[DATA Boundary: Start]

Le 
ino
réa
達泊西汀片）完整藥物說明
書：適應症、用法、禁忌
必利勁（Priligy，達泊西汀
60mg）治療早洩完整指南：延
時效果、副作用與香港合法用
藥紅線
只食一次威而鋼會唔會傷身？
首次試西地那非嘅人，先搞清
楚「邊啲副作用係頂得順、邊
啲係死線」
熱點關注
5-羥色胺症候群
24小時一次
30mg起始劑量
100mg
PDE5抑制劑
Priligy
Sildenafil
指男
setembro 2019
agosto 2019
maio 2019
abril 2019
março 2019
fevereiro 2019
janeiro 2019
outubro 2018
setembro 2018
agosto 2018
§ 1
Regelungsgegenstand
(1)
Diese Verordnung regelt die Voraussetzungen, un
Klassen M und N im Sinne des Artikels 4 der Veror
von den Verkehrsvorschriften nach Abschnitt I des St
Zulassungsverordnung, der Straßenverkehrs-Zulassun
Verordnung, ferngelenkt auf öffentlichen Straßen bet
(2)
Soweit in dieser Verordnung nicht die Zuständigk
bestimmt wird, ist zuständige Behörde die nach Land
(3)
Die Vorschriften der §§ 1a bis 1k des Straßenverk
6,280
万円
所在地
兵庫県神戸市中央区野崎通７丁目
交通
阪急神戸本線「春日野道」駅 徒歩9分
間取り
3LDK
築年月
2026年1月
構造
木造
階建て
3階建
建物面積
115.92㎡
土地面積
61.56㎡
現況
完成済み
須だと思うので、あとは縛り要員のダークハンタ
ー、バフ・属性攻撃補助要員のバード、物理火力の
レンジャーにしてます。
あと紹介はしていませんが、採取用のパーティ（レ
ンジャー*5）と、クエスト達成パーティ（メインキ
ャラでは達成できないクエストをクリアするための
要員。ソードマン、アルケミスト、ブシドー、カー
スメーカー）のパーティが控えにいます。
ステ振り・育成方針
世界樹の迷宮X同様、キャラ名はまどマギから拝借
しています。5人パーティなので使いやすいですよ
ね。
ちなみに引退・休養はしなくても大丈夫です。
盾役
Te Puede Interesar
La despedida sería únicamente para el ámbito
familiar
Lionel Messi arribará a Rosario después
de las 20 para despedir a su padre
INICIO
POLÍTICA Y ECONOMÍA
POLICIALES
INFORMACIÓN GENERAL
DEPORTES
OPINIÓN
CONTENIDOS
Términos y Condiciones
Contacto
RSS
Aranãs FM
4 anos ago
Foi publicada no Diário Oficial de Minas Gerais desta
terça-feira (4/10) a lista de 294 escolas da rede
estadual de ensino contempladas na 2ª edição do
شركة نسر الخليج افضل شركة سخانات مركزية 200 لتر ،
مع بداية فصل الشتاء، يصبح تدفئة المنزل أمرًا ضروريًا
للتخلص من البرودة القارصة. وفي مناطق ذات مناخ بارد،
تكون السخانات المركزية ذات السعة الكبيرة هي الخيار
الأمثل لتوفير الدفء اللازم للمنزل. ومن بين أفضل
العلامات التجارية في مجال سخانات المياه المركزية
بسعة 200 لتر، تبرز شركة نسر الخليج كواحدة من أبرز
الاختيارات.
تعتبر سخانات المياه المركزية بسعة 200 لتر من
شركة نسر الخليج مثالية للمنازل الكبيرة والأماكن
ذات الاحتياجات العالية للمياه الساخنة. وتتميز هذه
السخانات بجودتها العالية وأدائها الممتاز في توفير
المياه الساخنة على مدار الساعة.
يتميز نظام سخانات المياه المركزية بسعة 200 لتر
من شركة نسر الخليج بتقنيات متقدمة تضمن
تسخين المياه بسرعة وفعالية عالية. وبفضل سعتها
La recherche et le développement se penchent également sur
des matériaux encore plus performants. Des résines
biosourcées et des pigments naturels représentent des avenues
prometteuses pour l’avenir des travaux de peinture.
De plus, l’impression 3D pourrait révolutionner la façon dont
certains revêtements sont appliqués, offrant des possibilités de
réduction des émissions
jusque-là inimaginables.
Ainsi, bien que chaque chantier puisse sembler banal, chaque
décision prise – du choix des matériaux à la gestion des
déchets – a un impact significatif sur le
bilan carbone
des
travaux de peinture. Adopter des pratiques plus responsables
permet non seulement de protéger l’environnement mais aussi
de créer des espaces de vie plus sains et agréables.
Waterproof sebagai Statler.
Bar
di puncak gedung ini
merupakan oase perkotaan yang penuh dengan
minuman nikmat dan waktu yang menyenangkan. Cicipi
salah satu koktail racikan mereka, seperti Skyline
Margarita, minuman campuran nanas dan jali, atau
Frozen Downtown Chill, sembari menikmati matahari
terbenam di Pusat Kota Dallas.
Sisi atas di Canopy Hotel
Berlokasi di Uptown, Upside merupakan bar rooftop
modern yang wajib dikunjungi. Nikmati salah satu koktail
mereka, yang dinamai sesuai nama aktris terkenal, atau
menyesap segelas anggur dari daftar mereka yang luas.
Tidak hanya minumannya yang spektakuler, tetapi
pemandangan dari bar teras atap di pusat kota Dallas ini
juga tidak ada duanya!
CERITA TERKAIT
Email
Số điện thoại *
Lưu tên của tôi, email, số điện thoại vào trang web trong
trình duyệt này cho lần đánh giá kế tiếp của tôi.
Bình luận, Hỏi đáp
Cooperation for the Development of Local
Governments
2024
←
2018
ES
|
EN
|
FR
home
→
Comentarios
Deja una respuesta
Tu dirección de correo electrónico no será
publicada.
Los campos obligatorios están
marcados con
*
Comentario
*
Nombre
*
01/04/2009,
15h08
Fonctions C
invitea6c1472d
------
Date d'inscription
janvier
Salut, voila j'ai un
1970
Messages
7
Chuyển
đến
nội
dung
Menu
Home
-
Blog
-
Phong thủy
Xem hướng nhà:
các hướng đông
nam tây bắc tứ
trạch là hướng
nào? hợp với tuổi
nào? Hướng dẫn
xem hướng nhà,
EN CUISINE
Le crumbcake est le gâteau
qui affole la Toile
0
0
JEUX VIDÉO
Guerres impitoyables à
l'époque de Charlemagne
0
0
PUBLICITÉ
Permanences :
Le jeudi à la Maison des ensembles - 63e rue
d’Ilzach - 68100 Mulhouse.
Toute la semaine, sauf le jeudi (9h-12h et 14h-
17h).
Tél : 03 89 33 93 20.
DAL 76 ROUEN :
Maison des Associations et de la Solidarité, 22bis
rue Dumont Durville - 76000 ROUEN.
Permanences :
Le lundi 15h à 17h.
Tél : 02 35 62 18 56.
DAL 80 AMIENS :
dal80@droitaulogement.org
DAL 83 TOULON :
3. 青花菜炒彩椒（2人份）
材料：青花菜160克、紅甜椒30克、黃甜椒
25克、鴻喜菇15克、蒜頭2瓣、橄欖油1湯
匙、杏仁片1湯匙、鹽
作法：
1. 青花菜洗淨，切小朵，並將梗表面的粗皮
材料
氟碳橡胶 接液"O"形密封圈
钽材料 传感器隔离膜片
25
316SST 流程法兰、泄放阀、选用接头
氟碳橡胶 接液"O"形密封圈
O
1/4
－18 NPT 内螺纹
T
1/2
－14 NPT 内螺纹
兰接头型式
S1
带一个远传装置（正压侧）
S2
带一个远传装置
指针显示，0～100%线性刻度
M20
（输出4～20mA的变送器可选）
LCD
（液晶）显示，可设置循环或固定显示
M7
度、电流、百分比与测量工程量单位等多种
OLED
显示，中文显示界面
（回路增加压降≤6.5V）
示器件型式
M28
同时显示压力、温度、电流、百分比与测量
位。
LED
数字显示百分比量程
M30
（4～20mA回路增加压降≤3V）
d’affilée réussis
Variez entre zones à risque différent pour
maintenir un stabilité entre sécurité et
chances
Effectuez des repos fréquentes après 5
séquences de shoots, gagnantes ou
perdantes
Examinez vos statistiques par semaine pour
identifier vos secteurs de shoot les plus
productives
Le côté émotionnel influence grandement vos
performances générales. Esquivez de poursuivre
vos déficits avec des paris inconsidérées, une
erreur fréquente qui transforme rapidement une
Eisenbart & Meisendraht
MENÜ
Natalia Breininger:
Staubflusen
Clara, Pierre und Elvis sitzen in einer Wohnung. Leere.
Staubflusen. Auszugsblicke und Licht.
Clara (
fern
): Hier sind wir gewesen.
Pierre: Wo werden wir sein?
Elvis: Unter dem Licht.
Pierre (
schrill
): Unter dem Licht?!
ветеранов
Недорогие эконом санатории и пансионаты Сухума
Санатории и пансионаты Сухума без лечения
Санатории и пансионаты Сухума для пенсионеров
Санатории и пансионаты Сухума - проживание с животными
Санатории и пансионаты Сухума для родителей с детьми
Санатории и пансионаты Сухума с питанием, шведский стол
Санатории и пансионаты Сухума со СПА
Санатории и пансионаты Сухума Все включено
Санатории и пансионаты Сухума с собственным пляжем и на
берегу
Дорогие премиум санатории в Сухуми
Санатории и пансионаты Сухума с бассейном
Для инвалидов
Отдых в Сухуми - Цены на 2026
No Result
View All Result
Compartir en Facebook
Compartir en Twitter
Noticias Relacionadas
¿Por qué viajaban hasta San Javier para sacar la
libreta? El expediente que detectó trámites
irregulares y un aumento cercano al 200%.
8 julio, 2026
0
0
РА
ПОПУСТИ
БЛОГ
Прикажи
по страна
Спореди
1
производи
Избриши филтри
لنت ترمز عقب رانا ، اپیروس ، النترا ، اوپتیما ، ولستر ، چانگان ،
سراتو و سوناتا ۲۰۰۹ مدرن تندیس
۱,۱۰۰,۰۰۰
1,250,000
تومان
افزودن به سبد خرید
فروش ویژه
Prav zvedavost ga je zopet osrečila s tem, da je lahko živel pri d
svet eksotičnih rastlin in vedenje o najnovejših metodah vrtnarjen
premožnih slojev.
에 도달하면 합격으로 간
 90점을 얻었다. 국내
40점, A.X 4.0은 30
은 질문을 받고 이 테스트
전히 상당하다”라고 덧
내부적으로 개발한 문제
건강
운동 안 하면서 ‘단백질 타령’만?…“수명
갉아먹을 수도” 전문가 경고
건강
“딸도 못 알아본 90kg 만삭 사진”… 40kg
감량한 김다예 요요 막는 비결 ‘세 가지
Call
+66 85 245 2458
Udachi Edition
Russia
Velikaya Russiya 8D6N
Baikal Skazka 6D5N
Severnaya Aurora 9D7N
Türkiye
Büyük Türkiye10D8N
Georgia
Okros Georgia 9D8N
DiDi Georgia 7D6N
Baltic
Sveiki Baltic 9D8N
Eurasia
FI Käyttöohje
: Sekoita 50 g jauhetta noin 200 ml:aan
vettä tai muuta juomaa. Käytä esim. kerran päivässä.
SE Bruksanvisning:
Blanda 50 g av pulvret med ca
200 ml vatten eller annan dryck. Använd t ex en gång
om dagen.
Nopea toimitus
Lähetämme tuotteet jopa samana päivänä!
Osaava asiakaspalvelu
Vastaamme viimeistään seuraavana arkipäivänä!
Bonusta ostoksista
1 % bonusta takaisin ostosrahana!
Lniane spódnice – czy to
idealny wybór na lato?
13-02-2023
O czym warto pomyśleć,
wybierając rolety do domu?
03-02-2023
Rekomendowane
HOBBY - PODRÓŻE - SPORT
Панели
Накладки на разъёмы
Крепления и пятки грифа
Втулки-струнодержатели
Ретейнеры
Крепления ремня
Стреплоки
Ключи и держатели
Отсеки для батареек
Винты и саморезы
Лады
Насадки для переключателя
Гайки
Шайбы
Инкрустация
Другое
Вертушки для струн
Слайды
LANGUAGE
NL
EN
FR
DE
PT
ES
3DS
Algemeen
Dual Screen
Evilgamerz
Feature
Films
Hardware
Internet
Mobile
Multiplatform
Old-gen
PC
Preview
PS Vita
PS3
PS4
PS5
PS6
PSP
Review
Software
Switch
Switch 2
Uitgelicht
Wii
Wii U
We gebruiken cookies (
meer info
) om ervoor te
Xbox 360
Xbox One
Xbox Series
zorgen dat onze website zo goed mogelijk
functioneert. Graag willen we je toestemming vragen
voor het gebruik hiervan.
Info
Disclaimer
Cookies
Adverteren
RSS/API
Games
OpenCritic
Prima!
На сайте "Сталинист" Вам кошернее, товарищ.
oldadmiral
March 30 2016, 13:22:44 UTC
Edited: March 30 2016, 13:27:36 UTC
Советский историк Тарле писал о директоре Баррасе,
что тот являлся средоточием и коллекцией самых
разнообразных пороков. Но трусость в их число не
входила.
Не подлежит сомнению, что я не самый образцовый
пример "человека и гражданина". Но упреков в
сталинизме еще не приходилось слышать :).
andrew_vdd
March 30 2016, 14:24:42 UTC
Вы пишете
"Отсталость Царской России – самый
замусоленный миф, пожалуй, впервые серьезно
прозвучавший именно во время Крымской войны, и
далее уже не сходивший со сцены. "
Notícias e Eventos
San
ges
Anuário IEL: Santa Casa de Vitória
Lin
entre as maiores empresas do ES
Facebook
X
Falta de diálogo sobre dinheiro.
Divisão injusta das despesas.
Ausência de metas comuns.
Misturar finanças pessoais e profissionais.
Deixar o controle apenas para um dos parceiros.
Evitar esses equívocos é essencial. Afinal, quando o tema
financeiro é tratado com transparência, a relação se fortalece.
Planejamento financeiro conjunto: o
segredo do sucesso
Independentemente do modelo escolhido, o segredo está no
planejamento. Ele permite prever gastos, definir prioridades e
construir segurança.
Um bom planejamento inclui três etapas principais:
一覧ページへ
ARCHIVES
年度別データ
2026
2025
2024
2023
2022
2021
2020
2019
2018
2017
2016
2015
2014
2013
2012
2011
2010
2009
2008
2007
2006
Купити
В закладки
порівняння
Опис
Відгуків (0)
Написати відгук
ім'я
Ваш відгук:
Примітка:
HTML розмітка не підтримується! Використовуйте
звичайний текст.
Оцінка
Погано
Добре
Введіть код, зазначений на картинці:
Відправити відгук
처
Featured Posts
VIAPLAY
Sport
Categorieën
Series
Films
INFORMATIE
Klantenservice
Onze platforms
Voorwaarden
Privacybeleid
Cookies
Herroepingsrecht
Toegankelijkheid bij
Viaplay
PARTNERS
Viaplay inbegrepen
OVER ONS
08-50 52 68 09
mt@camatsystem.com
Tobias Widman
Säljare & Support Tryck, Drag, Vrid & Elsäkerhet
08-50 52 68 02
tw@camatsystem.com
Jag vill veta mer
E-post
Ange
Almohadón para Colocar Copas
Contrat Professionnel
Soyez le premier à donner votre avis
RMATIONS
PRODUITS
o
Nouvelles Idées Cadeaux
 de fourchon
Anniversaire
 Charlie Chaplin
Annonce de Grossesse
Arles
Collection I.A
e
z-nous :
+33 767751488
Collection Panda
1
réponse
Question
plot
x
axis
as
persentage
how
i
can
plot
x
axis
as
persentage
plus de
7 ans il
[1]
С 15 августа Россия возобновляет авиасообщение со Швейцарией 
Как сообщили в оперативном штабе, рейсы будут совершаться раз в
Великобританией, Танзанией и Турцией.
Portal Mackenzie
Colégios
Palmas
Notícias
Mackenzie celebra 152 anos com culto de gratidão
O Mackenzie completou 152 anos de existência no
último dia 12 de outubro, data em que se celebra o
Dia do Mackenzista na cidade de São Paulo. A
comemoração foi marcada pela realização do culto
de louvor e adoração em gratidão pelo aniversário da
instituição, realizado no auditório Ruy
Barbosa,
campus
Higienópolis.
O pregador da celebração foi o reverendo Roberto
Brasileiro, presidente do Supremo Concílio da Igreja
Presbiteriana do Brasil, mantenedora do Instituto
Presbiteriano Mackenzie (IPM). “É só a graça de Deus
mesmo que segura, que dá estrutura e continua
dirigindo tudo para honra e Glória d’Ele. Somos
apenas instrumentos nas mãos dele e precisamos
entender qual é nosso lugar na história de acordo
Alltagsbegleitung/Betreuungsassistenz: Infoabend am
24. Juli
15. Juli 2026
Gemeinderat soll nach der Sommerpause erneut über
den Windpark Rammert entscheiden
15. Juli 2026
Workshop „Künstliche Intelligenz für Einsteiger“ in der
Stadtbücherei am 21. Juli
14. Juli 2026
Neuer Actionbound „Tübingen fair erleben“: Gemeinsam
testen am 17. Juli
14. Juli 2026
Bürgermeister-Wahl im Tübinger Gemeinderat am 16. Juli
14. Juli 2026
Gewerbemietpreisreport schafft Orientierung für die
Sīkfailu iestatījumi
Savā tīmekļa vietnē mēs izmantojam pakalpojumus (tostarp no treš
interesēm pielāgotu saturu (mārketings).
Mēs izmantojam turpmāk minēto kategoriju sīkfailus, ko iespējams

[DATA Boundary: End]

AIM OF THE TASK:
If a line above contains the word "Сухуми", list it.

TASK ANSWER:
Дорогие премиум санатории в Сухуми
Отдых в Сухуми - Цены на 2026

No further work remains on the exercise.